In record-setting settlement, Novartis’ Sandoz unit admits guilt in conspiracy to fix prices
Becoming the largest drugmaker to plead guilty in a wide-ranging Justice Department generics probe, Novartis admitted to price-fixing charges and agreed to a record-setting settlement.
Novartis’s generics unit, Sandoz, has agreed to pay $195 million to settle criminal charges that from mid-2013 through mid-2015 it conspired with competitors to artificially inflate drug prices on critical medicines. The company admitted guilt and said the conspiracy affected over $500 million in sales. The fine is the largest ever paid out in a domestic antitrust agency, the Justice Department said.
Sandoz is now the third and largest pharmaceutical company to admit guilt in a federal probe that began in 2014 and has swept up the giants of generics, including Mylan and Teva Pharmaceuticals. The drugs affected included those for cystic fibrosis, arthritis and blood pressure, according to the Justice Department.
Heritage Pharmaceuticals and Rising Pharmaceuticals resolved their cases with similar agreements.
“Today’s resolution, with one of the largest manufacturers of generic drugs, is a significant step toward ensuring that prices for generic drugs are set by competition, not collusion, and rooting out antitrust crimes that cheated American purchasers of vital medicines,” US Justice Department antitrust attorney Makan Delrahim said in a statement.
The settlement comes a month after former Sandoz executive Hector Armando Kellum pleaded guilty to a price-fixing charge.

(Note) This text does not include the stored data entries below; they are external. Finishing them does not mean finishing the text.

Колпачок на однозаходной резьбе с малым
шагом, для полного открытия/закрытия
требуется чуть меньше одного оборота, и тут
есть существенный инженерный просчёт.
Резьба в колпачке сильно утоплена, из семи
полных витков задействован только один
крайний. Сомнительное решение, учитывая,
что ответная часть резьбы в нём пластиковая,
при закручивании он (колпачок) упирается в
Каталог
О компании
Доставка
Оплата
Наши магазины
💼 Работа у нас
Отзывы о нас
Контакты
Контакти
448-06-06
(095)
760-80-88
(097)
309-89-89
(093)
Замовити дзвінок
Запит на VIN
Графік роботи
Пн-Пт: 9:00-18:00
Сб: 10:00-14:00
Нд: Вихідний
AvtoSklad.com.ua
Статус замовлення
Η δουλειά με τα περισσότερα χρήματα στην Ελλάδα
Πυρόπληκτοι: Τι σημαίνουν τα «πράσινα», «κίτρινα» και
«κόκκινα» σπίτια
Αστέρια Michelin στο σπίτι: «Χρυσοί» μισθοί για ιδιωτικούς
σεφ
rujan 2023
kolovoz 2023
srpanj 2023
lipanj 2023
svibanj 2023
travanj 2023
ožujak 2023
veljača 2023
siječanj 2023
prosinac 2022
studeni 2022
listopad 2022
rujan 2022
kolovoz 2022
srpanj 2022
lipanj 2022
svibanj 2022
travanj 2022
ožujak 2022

Novartis said the executives implicated in the case are no longer employed at the company and that as part of the agreement, they will continue to cooperate with the government’s investigation and work to enhance their compliance protocols.

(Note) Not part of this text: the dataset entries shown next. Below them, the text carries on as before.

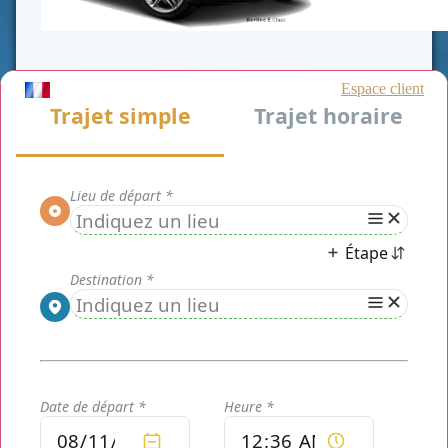
A propos de nous
Nous sommes une société de
transport de personnes implantée
à Paris, mais présente dans toute
la région Île-de-France. Nous
opérons ainsi une des villes de
la région. Celle de
Le Plessis-
Robinson.
Chauffeur privé Le Plessis-
Robinson
effectue toutes les
demandes de transport depuis et
vers cette ville.
Bénéficiez des innombrables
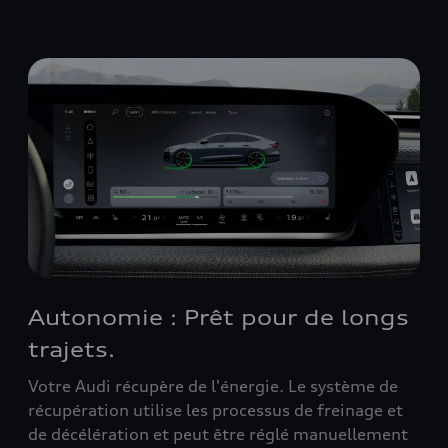
Autonomie : Prêt pour de longs
trajets.
Votre Audi récupère de l'énergie. Le système de
récupération utilise les processus de freinage et
de décélération et peut être réglé manuellement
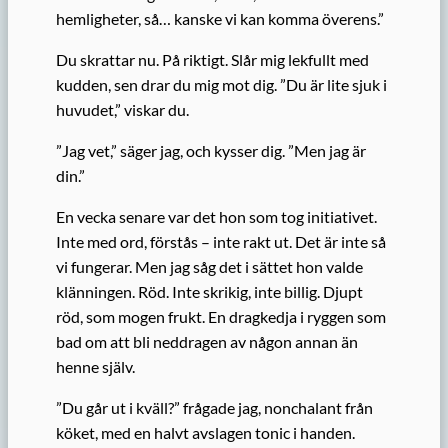
hemligheter, så… kanske vi kan komma överens.”
Du skrattar nu. På riktigt. Slår mig lekfullt med
kudden, sen drar du mig mot dig. ”Du är lite sjuk i
huvudet,” viskar du.
”Jag vet,” säger jag, och kysser dig. ”Men jag är
din.”
En vecka senare var det hon som tog initiativet.
Inte med ord, förstås – inte rakt ut. Det är inte så
vi fungerar. Men jag såg det i sättet hon valde
klänningen. Röd. Inte skrikig, inte billig. Djupt
röd, som mogen frukt. En dragkedja i ryggen som
bad om att bli neddragen av någon annan än
henne själv.
”Du går ut i kväll?” frågade jag, nonchalant från
köket, med en halvt avslagen tonic i handen.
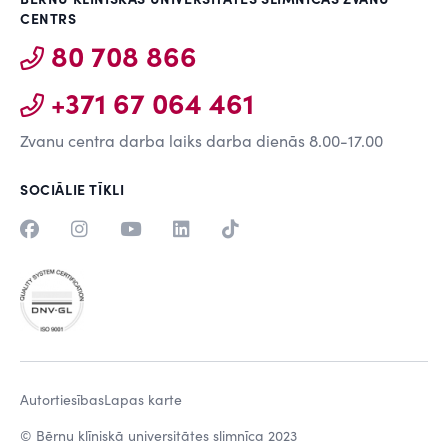
CENTRS
80 708 866
+371 67 064 461
Zvanu centra darba laiks darba dienās 8.00-17.00
SOCIĀLIE TĪKLI
Autortiesības
Lapas karte
© Bērnu klīniskā universitātes slimnīca 2023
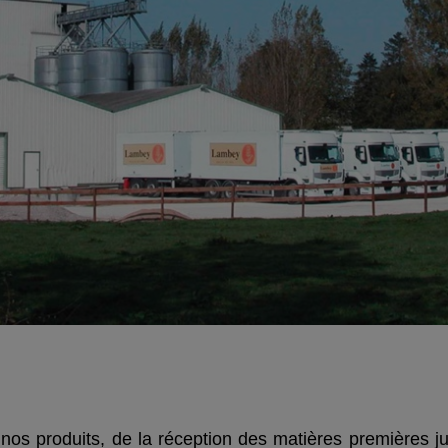
os produits, de la réception des matières premières jusq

“We take seriously our compliance with antitrust laws, and in reaching today’s resolution, we are not only resolving historical issues but also underscoring our commitment to continually improving our compliance and training programs and evolving our controls,” Sandoz president Carol Lynch said in a statement. “We are disappointed that this misconduct occurred in the face of our clear antitrust compliance policies and multiple trainings – and in full contravention of the company’s values.”
The resolution comes amid the latest of several bad headlines for Novartis. Last week, after the American Society of Retina Specialists issued a warning to its members that the Swiss company’s new eye medicine Beovu could cause dangerous inflammation, a lawsuit came to light in which a Novartis employee claimed she was fired for raising those safety concerns when the drug was in development. That followed a data integrity scandal at their gene therapy subsidiary AveXis and questions about the company’s one-year contract with Donald Trump’s former attorney Michael Cohen.
Today’s settlement is what’s known as a deferred prosecution agreement. These agreements have become popular with prosecutors in their pursuit of generics, because they allow companies to continue operations, ensuring patients don’t see a shortage in drugs or a change in price.
Sandoz, whose $10 billion in annual sales account for nearly one fifth of Novartis’ revenue, is the first high-profile generics maker to settle with the Justice Department. Generics makers have faced increasing scrutiny from the Justice Department and states attorney general in recent years, as prices have fallen and tightened margins for even the most successful companies.